* Provided records
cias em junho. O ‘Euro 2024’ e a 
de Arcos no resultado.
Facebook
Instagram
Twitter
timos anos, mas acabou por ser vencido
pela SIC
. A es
* * *
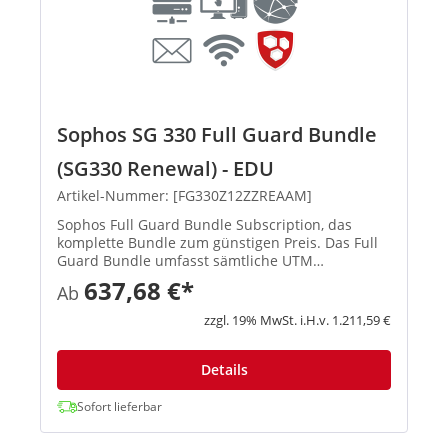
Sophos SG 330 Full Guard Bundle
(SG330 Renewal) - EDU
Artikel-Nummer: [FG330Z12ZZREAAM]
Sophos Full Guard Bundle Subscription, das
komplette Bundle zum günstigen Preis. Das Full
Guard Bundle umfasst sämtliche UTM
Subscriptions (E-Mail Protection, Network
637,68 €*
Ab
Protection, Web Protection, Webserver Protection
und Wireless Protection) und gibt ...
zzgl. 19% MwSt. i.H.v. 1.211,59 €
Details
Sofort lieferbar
* * *
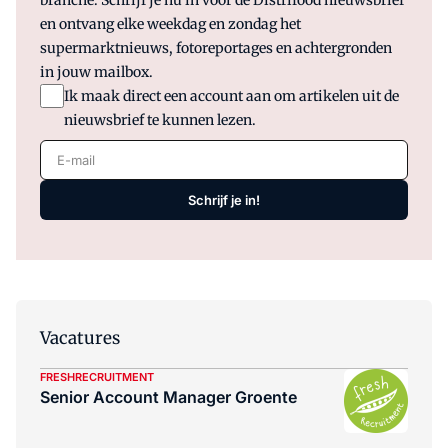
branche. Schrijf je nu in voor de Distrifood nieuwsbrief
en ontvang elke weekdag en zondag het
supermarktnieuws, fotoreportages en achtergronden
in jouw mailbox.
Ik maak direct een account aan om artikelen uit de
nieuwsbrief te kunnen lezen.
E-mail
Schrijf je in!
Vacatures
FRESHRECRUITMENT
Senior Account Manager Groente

* Work request
Which lines of the records above contain the word "Bundle"? Report each one in full.

* Your solution
Sophos SG 330 Full Guard Bundle
Sophos Full Guard Bundle Subscription, das
komplette Bundle zum günstigen Preis. Das Full
Guard Bundle umfasst sämtliche UTM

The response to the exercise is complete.